2. **Umbrella glue** — wires subcharts into a coherent whole. Shared values like `global.domain` are defined once here and consumed by multiple subcharts, so the umbrella behaves as a single unit rather than a collection of independent charts.
Installation-specific values go exclusively in `values.<instance>.yaml` in the IaC/deployment repo.
**The goal is a short, minimal values.yaml.** The longer it gets, the harder it is to see what actually varies. When in doubt whether a value belongs in values.yaml, it probably doesn't.

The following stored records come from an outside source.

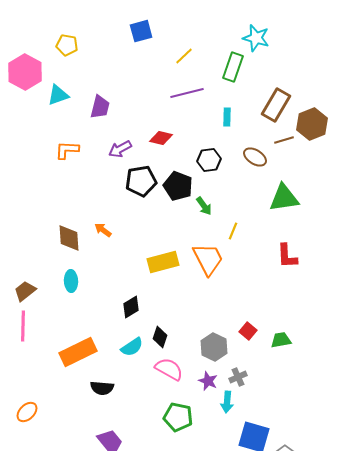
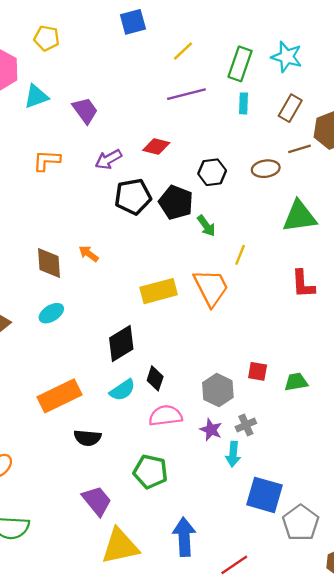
cyan star: (256, 38) -> (287, 57), moved
brown rectangle: (276, 105) -> (290, 108), size x0.7
purple trapezoid: (100, 107) -> (85, 110), turned -50
cyan rectangle: (227, 117) -> (244, 103), moved
brown ellipse: (255, 157) -> (266, 169), turned -40
cyan ellipse: (71, 281) -> (51, 313), turned 60
black diamond: (131, 307) -> (121, 343), size x1.4
red square: (248, 331) -> (258, 371), turned -30
pink semicircle: (169, 369) -> (166, 416), turned -36
green pentagon: (178, 417) -> (150, 472), moved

**A value may only appear in values.yaml if:**
- At least one template references `.Values.<key>` — and
- It is either shared glue across subcharts, or overrides an upstream subchart default that would otherwise be wrong for all installations
**Forbidden:**
- Empty string placeholders (`key: ""`) — these are documentation pretending to be config; use README instead
- Defaults for values that are hardcoded in templates — they create a false impression the value is configurable
- Installation-specific data of any kind — hostnames, credentials, sizing, feature flags
- Required values (validated with `required`) — absence must trigger the error, not a silent empty default
**Two-file layering in IaC:**
| File | Location | Content |
|---|---|---|
| `values.yaml` | chart repo | minimal static baseline, same for all installations |
| `values.<instance>.yaml` | IaC/deployment repo | everything that varies per installation |
---
## ✅ required vs defaults
When a template needs a value, there are exactly two valid patterns:
**1. The value has a sensible default** — hardcode it directly in the template. Do not add it to values.yaml.
**2. The value must come from the deployer** — use `required` with a descriptive error message. Do not put any entry in values.yaml for this key.
`| default` in templates is forbidden. Adding defaults to values.yaml for values that rarely change is also forbidden — it makes values.yaml long and hard to maintain. Hardcoded defaults in templates are easy to find and easy to parameterize later if needed.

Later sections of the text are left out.